Next, the flow of the heat medium in the heat medium circuit B will be described.

In the cooling only operation mode, both the intermediate heat exchanger 15a and the intermediate heat exchanger 15b transfer cooling energy of the heat-source-side refrigerant to the heat medium, and the pump 21a and the pump 21b cause the cooled heat medium to flow through the pipes 5. After being pressurized by the pump 21a and the pump 21b and flowing out thereof, the heat medium passes through the second heat medium flow switching device 23a and the second heat medium flow switching device 23b and flows into the use-side heat exchanger 26a and the use-side heat exchanger 26b, where the heat medium receives heat from indoor air to cool the indoor space 7.

Then, the heat medium flows out of the use-side heat exchanger 26a and the use-side heat exchanger 26b and flows into the heat medium flow control device 25a and the heat medium flow control device 25b.

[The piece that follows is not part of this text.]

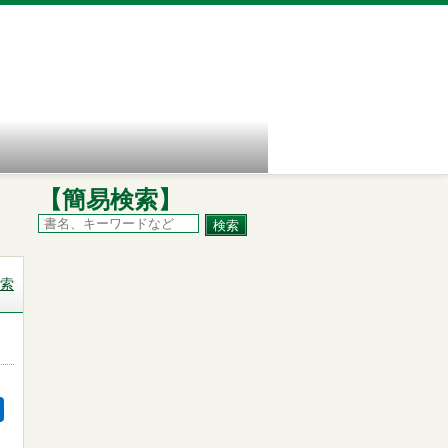
【簡易検索】
索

The actions of the heat medium flow control device 25a and the heat medium flow control device 25b allow the heat medium to flow into the use-side heat exchanger 26a and the use-side heat exchanger 26b while controlling a flow rate of the heat medium to a level necessary to compensate for an air conditioning load required in the indoor space. After flowing out of the heat medium flow control device 25a and the heat medium flow control device 25b, the heat medium passes through the first heat medium flow switching device 22a and the first heat medium flow switching device 22b, flows into the intermediate heat exchanger 15a and the intermediate heat exchanger 15b, and is sucked into the pump 21a and the pump 21b again.

In the pipes 5 of the use-side heat exchangers 26, the heat medium flows in the direction from the second heat medium flow switching devices 23 through the heat medium flow control devices 25 to the first heat medium flow switching devices 22. The air conditioning load required in the indoor space 7 can be compensated by controlling a difference between a temperature detected by the first temperature sensor 31a or the first temperature sensor 31b and a temperature detected by the corresponding second temperature sensor 34 such that the difference is maintained as a target value. A temperature detected by one of the first temperature sensor 31a and the first temperature sensor 31b, or an average of temperatures detected by the two may be used as an outlet temperature of the intermediate heat exchangers 15. The opening degrees of the first heat medium flow switching devices 22 and the second heat medium flow switching devices 23 are set to a medium level so that passages to both the intermediate heat exchanger 15a and the intermediate heat exchanger 15b are secured.

In the execution of the cooling only operation mode, since it is not necessary to supply the heat medium to any use-side heat exchanger 26 having no heat load (including thermo-off), the corresponding heat medium flow control device 25 closes the passage to prevent the heat medium from flowing into the use-side heat exchanger 26. In FIG. 13, the heat medium is supplied to the use-side heat exchanger 26a and the use-side heat exchanger 26b because they have a heat load. The use-side heat exchanger 26c and the use-side heat exchanger 26d have no heat load, and the corresponding heat medium flow control device 25c and heat medium flow control device 25d are fully closed. When a heat load is generated in the use-side heat exchanger 26c or the use-side heat exchanger 26d, the heat medium flow control device 25c or the heat medium flow control device 25d may be opened to allow the heat medium to circulate.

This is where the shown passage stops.